**WORK REQUEST:** From the listing, collect all lines containing the word "événement".

**TASK INPUT:**

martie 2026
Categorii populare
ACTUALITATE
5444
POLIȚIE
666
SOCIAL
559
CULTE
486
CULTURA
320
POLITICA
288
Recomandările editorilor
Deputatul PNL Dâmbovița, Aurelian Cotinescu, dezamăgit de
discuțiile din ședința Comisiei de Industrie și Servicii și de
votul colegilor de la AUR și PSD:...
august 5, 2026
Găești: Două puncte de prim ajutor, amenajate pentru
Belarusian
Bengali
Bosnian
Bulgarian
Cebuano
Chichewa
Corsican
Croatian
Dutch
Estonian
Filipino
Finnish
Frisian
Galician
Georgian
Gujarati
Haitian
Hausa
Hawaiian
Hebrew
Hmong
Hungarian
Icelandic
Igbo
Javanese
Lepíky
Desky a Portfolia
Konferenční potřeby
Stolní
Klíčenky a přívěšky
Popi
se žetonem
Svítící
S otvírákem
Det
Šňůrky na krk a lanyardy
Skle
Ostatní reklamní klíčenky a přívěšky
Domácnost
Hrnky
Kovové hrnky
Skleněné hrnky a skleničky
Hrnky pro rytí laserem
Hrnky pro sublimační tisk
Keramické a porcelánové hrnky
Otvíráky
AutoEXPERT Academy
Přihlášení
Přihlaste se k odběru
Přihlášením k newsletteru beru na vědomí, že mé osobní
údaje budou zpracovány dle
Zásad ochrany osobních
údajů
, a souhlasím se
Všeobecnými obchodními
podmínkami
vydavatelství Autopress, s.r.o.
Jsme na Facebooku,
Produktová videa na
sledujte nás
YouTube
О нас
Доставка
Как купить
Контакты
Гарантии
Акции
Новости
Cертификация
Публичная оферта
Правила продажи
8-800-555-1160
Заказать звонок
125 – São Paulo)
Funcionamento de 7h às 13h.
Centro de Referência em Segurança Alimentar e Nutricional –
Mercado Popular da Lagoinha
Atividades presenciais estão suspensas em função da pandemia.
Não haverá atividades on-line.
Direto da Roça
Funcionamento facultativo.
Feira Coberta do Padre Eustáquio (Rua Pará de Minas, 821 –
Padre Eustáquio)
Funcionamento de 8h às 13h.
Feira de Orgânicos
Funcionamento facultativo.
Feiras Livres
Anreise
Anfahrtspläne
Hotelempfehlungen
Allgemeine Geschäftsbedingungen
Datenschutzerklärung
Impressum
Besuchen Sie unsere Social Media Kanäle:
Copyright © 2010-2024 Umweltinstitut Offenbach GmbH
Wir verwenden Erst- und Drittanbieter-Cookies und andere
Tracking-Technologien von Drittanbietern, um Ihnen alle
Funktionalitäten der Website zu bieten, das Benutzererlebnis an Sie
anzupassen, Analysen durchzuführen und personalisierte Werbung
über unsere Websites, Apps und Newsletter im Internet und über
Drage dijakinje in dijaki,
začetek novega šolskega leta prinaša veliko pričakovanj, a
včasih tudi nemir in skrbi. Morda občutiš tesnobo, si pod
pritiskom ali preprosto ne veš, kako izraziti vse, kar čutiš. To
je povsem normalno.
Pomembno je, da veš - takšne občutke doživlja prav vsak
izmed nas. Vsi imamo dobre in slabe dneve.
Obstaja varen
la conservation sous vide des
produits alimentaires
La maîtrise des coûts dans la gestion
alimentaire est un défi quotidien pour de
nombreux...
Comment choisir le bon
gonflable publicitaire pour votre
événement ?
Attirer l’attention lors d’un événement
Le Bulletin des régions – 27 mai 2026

**FINISHED TASK:**
événement ?
Attirer l’attention lors d’un événement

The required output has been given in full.